[EXERCISE]: Starting from the line containing "Kontakt&Anfrage (862, 109)", give again every line through the end of the entries, word for word. Pictures stay out of the copy.

[DATA FOR PROCESSING]:
- - - - - - -

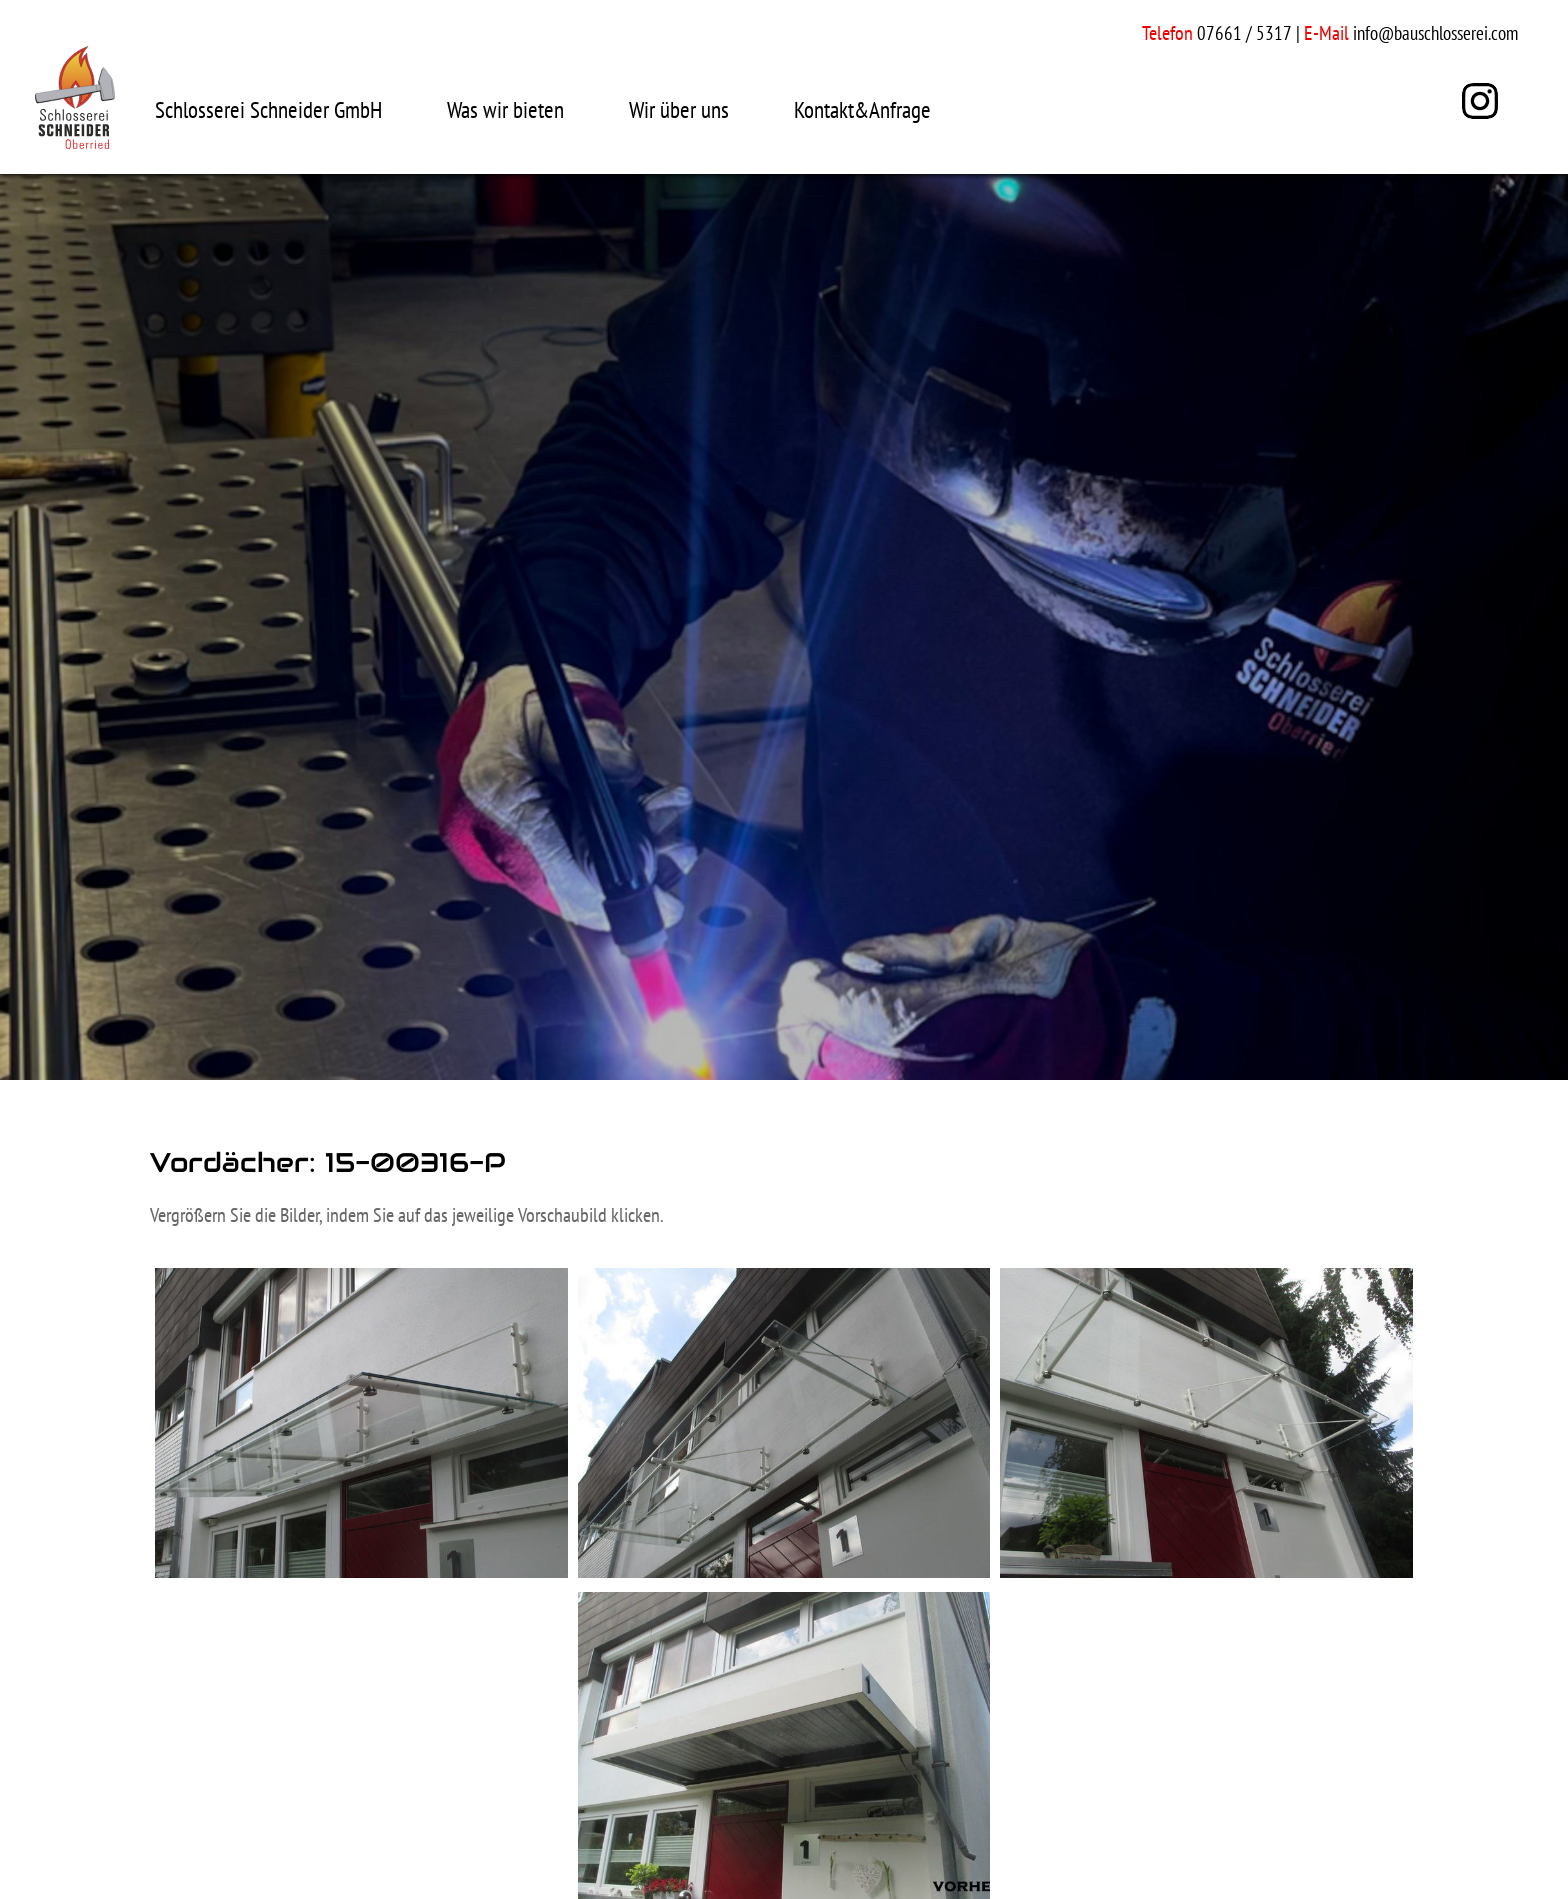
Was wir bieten (505, 109)
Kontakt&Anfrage (862, 109)
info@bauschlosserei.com (1435, 33)
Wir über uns (679, 109)
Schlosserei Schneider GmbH (268, 109)
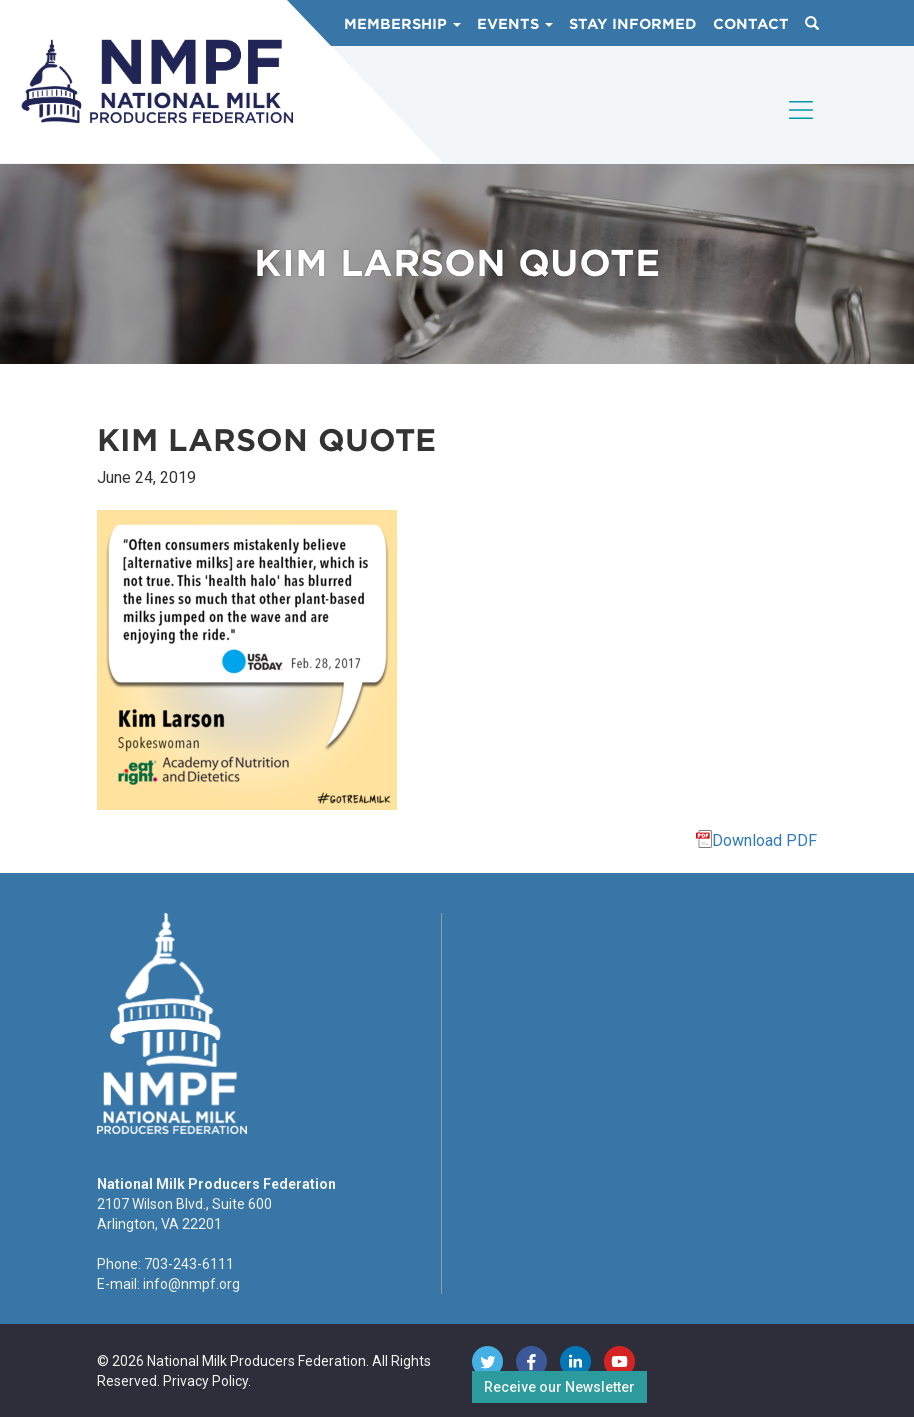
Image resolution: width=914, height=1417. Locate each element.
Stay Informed (633, 24)
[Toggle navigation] (802, 127)
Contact (751, 24)
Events (515, 24)
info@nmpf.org (191, 1284)
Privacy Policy (205, 1381)
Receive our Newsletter (559, 1387)
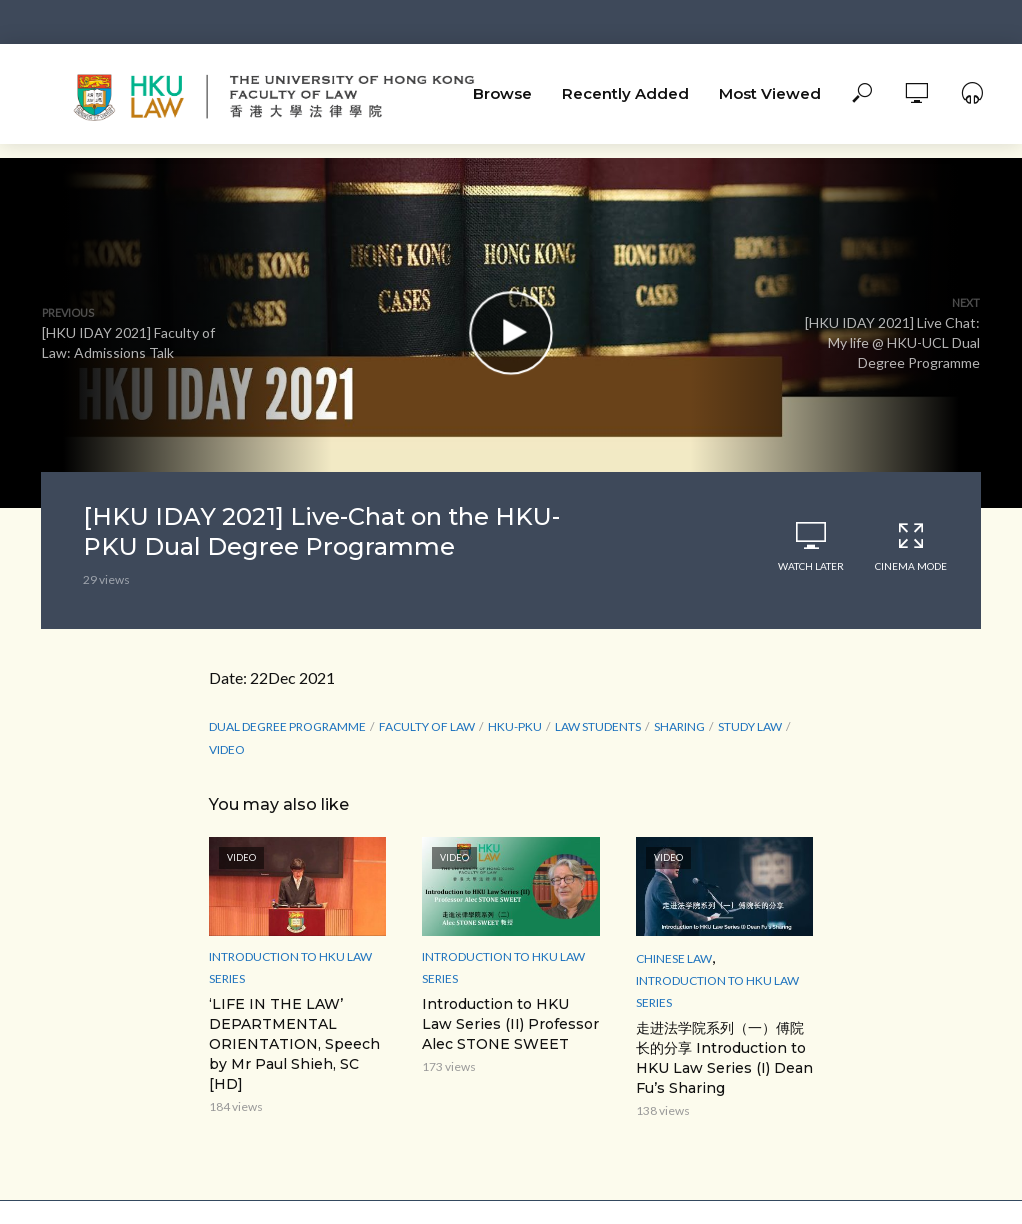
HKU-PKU (515, 726)
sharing (679, 726)
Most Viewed (770, 93)
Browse (502, 93)
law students (598, 726)
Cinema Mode (911, 546)
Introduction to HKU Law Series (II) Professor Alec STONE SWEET (510, 1024)
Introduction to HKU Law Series (290, 967)
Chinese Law (674, 958)
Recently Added (625, 93)
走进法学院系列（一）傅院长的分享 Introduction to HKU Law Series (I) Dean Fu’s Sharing (724, 1058)
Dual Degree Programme (287, 726)
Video (227, 749)
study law (750, 726)
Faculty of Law (427, 726)
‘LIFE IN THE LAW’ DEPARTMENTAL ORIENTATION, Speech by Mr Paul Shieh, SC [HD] (294, 1044)
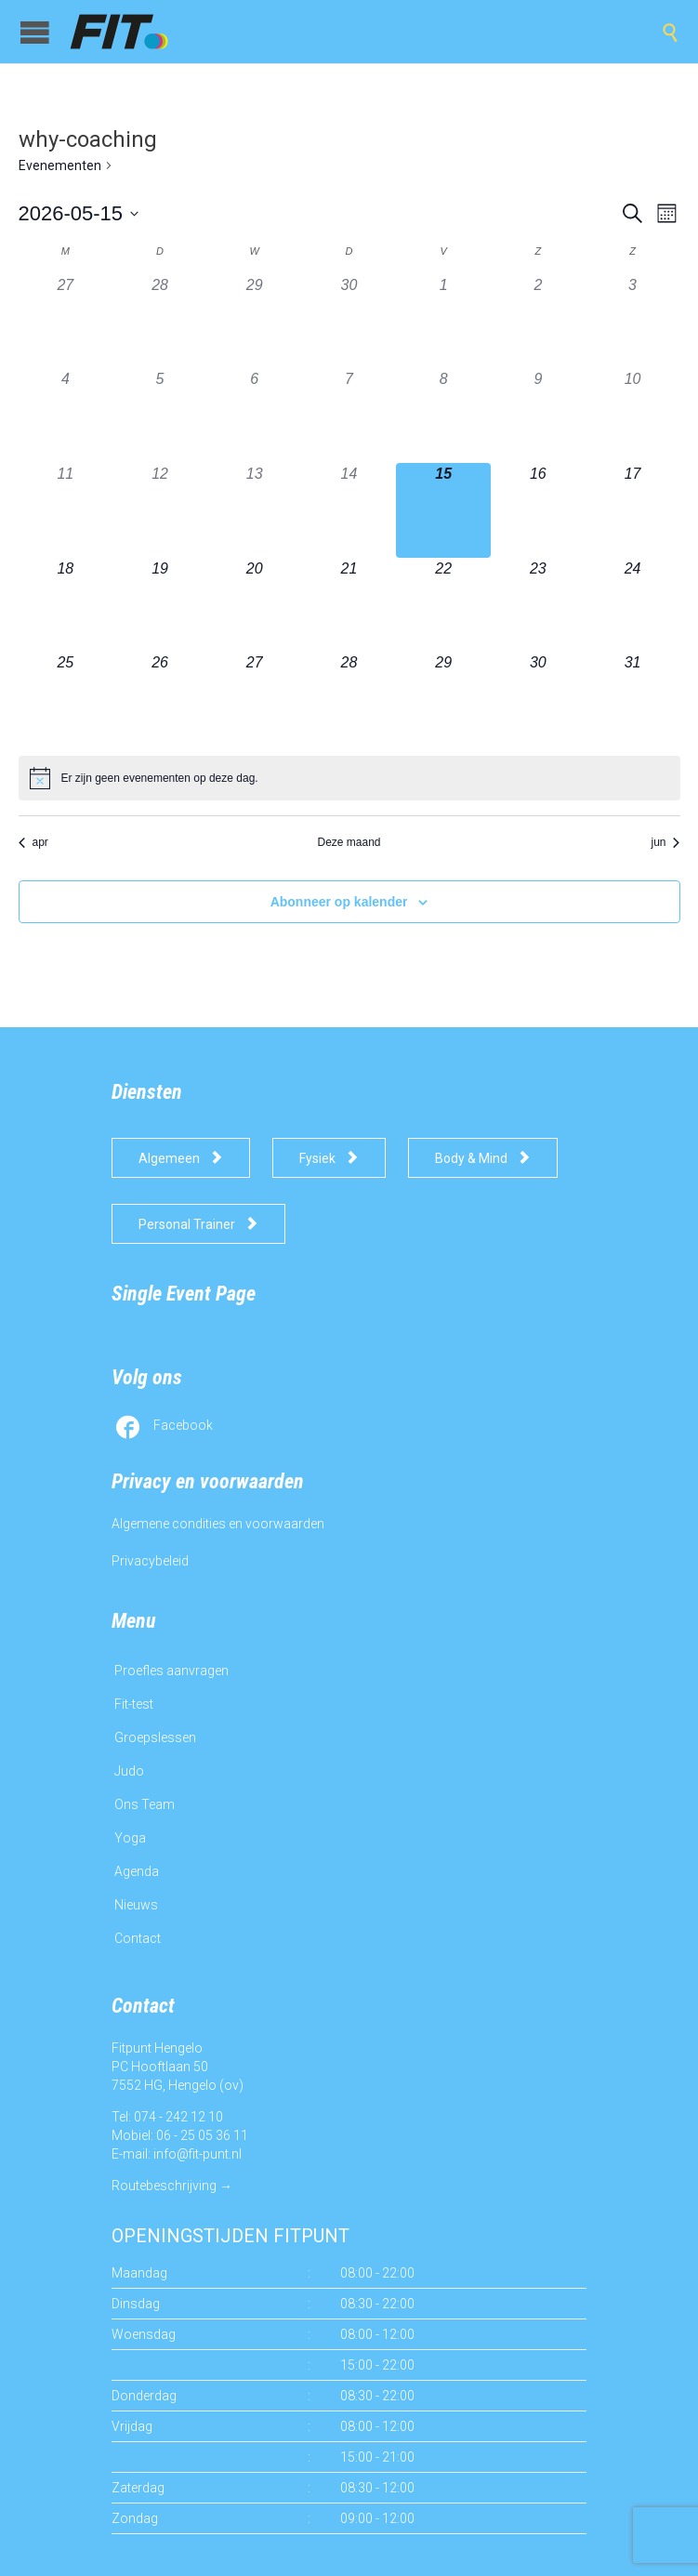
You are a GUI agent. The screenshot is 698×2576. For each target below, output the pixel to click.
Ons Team (144, 1804)
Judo (129, 1771)
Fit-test (133, 1704)
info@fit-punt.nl (197, 2154)
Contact (137, 1938)
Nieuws (136, 1904)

- - - - - - -

[COMPLETED TASK]:
Kontakt&Anfrage (862, 109)
info@bauschlosserei.com (1435, 33)
Wir über uns (679, 109)
Schlosserei Schneider GmbH (268, 109)
Image resolution: width=914, height=1417. Locate each element.
Stay Informed (633, 24)
[Toggle navigation] (802, 127)
Contact (751, 24)
Events (515, 24)
info@nmpf.org (191, 1284)
Privacy Policy (205, 1381)
Receive our Newsletter (559, 1387)
HKU-PKU (515, 726)
sharing (679, 726)
Most Viewed (770, 93)
Browse (502, 93)
law students (598, 726)
Cinema Mode (911, 546)
Introduction to HKU Law Series (II) Professor Alec STONE SWEET (510, 1024)
Introduction to HKU Law Series (290, 967)
Chinese Law (674, 958)
Recently Added (625, 93)
走进法学院系列（一）傅院长的分享 Introduction to HKU Law Series (I) Dean Fu’s Sharing (724, 1058)
Dual Degree Programme (287, 726)
Video (227, 749)
study law (750, 726)
Faculty of Law (427, 726)
‘LIFE IN THE LAW’ DEPARTMENTAL ORIENTATION, Speech by Mr Paul Shieh, SC [HD] (294, 1044)
You are a GUI agent. The screenshot is 698×2576. For each target below, output the pixel to click.
Ons Team (144, 1804)
Judo (129, 1771)
Fit-test (133, 1704)
info@fit-punt.nl (197, 2154)
Contact (137, 1938)
Nieuws (136, 1904)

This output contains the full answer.